EXERCISE REQUIREMENTS: All of the data should be copied exactly, with the pictures left out.

EXTRACTED DATA:
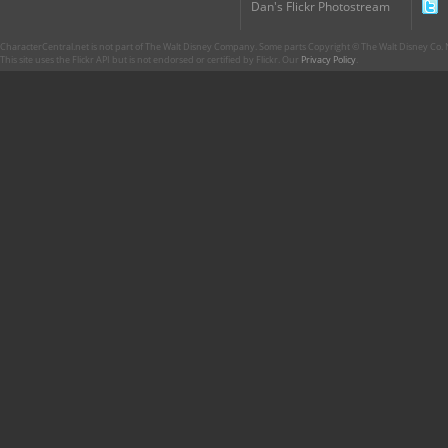
Dan's Flickr Photostream
CharacterCentral.net is not part of The Walt Disney Company. Some parts Copyright © The Walt Disney Co. No
This site uses the Flickr API but is not endorsed or certified by Flickr. Our
Privacy Policy
.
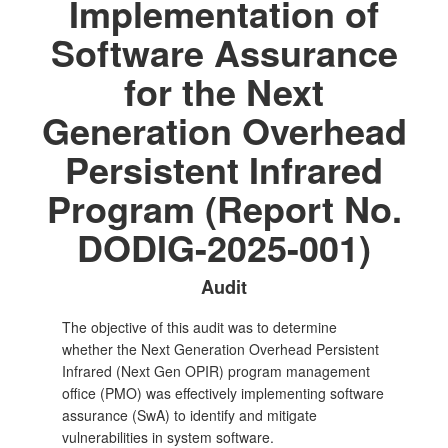
Implementation of
Software Assurance
for the Next
Generation Overhead
Persistent Infrared
Program (Report No.
DODIG-2025-001)
Audit
The objective of this audit was to determine
whether the Next Generation Overhead Persistent
Infrared (Next Gen OPIR) program management
office (PMO) was effectively implementing software
assurance (SwA) to identify and mitigate
vulnerabilities in system software.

TASK RESPONSE:
Dan's Flickr Photostream
CharacterCentral.net is not part of The Walt Disney Company. Some parts Copyright © The Walt Disney Co. No
This site uses the Flickr API but is not endorsed or certified by Flickr. Our
Privacy Policy
.
Implementation of
Software Assurance
for the Next
Generation Overhead
Persistent Infrared
Program (Report No.
DODIG-2025-001)
Audit
The objective of this audit was to determine
whether the Next Generation Overhead Persistent
Infrared (Next Gen OPIR) program management
office (PMO) was effectively implementing software
assurance (SwA) to identify and mitigate
vulnerabilities in system software.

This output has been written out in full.